Exercise instructions:
All of the data goes into your copy exactly as written. Images do not.

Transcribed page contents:
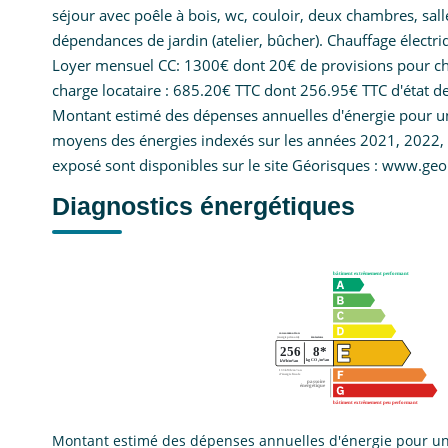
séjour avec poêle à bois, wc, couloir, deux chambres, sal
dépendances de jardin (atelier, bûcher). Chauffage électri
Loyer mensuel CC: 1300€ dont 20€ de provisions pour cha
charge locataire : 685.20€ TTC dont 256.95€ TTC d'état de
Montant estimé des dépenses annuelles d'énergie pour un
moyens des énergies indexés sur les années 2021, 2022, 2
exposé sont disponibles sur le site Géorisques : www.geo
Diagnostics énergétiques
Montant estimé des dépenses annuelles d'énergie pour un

Written answer:
séjour avec poêle à bois, wc, couloir, deux chambres, sal
dépendances de jardin (atelier, bûcher). Chauffage électri
Loyer mensuel CC: 1300€ dont 20€ de provisions pour cha
charge locataire : 685.20€ TTC dont 256.95€ TTC d'état de
Montant estimé des dépenses annuelles d'énergie pour un
moyens des énergies indexés sur les années 2021, 2022, 2
exposé sont disponibles sur le site Géorisques : www.geo
Diagnostics énergétiques
Montant estimé des dépenses annuelles d'énergie pour un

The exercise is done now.